The Fourth Circuit disagreed, refusing to apply the more lenient “motivating factor” standard from Title VII to ADA claims. The court determined that the relevant language from Title VII – which states that “motivating factor” is the appropriate standard for claims alleging race, color, religion, sex, or national origin discrimination – is inapplicable in ADA cases. The ADA bars discrimination “on the basis of” a disability.
According to the court, the U.S. Supreme Court’s reasoning in Gross v. FBL Financial Services, Inc., 557 U.S. 167 (2009), a case involving a claim under the Age Discrimination in Employment Act (ADEA), supports using the more exacting standard of proof for claims under the ADA. Specifically, the ADEA bars discrimination “because of” an individual’s age. In Gross v. FBL Financial Services, Inc., the Supreme Court held that the “because of” language means an ADEA plaintiff must prove age was the “but for” cause of the employer’s decision. 557 U.S. 167, 176 (2009).
Similarly, in Gentry’s case, the Fourth Circuit explained there is “no meaningful textual difference” between “because of” and “on the basis of.” Thus, ADA plaintiffs, like ADEA plaintiffs, must meet the higher “but for” standard of proof.

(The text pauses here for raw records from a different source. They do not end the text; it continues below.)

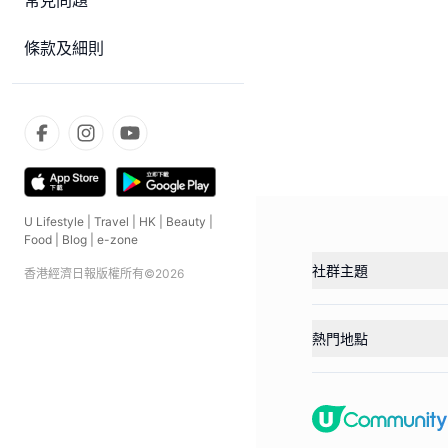
常見問題
條款及細則
U Lifestyle
|
Travel
|
HK
|
Beauty
|
Food
|
Blog
|
e-zone
社群主題
香港經濟日報版權所有©
2026
熱門地點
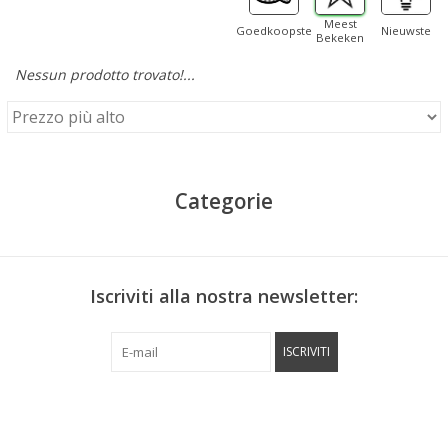
Meest
Goedkoopste
Nieuwste
Bekeken
Nessun prodotto trovato!...
Categorie
Iscriviti alla nostra newsletter:
ISCRIVITI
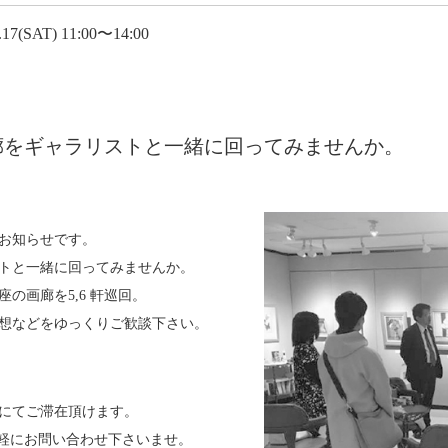
6.17(SAT) 11:00〜14:00
廊をギャラリストと一緒に回ってみませんか。
お知らせです。
トと一緒に回ってみませんか。
の画廊を5,6 軒巡回。
想などをゆっくりご歓談下さい。
にてご滞在頂けます。
気軽にお問い合わせ下さいませ。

Consequently, the Fourth Circuit found the trial court’s jury instructions to be correct and upheld the verdict on Gentry’s ADA claim.
The Gentry case provides a modest victory for employers. Going forward, employees with disability-based discrimination claims will have a tougher path if they were terminated for reasons entirely unrelated to a disability or if their alleged disability played only a minor role in the employer’s adverse decision. Importantly, however, “but for” does not mean “the only” or “sole” reason. In other words, ADA plaintiffs do not have to show that their alleged disability was the only reason they were terminated or otherwise discriminated against.

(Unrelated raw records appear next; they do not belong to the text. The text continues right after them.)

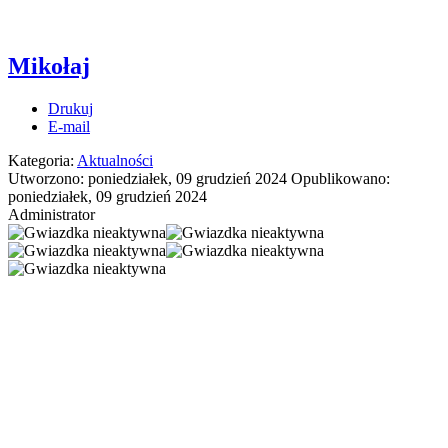
Mikołaj
Drukuj
E-mail
Kategoria:
Aktualności
Utworzono: poniedziałek, 09 grudzień 2024
Opublikowano:
poniedziałek, 09 grudzień 2024
Administrator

Perhaps of equal importance, this case illustrates again that employers faced with an EEOC charge should retain experienced employment counsel. A company’s first statements to the EEOC – like those made by the executive in the Gentry case – are critically important in shaping the company’s defense. Mistakes made during the initial stages of an EEOC investigation can and do haunt employers years later when the case finally winds its way to trial. Avoiding those mistakes, and the resulting consequences, can make the difference between courtroom success and failure.